Of course I wondered if William Amadas, my ancestor, had any involvement in his little brother’s pirate activities. That took a couple more weeks to track down…. In fact there is a good bit more to share about this ancestor, including the fact that he did help his brother outfit his ships for his trips across the Atlantic, and William Amadas was heavily involved in getting ships prepared for the Armada sea battles with the king of Spain. More on those things in time.

Beyond the Hawkinses

As I was browsing the Internet for more on either of those Hawkins brothers, I ran across a comment about other important people in the background of the Hawkins boys, but through their mother, not their father. Interesting. Their mother’s name was one I’d never heard—Joan Trelawny, nor had I ever heard her Grandmother Florence’s family name—Courtenay. But I started tracking on the mother’s side and discovered that Florence’s great-grandmother was someone named (among other things) Lady Eleanor Plantagenet. 
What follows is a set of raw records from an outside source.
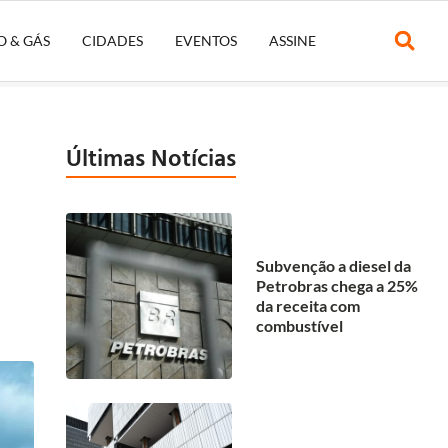
O & GÁS
CIDADES
EVENTOS
ASSINE
Últimas Notícias
Subvenção a diesel da
Petrobras chega a 25%
da receita com
combustível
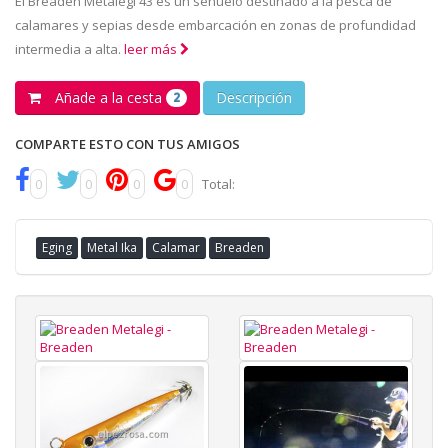
El Breaden Metalegi 43 es un señuelo destinado a la pesca de
calamares y sepias desde embarcación en zonas de profundidad
intermedia a alta.
leer más
Añade a la cesta
Descripción
2
COMPARTE ESTO CON TUS AMIGOS
0
0
0
0
Total:
Eging
Metal Ika
Calamar
Breaden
Plantagenet?? I had Plantagenets in my ancestry? 

So I kept tracking back…

Turns out Lady Eleanor was daughter of Henry Richard Plantagenet, granddaughter of Edmund Crouchback Plantagenet, and great-granddaughter of—King Henry III??! Now we have royalty? 

Had enough or want some more? Guess who King Henry’s father was?? 

King John! Robin Hood’s King John? The same. 

John’s older brother is at least as well-known as he is—Richard the Lionhearted, but we’re not connected to him genealogically. However, another surprise awaited in that family. Richard and John’s mother was Eleanor of Aquitane. That name was familiar to me, but I can’t remember what I heard about it in the past. Aquitane is a province on the southwestern coast of France, and it played a role with a variety of politics and people of European countries.

It turns out that the mother of Eleanor of Aquitane was a granddaughter of William, Duke of Normandy, the one who was victor over the English King Harald in the famous Battle of Hastings in 1066 A.D. (Note: William the Conqueror is numbered William I. There have been just three others since. If the current Prince William becomes king someday and decides to keep the William—sometimes they choose one of their other 3-4 names—he will be William V.)

There’s more, but that’s enough for now.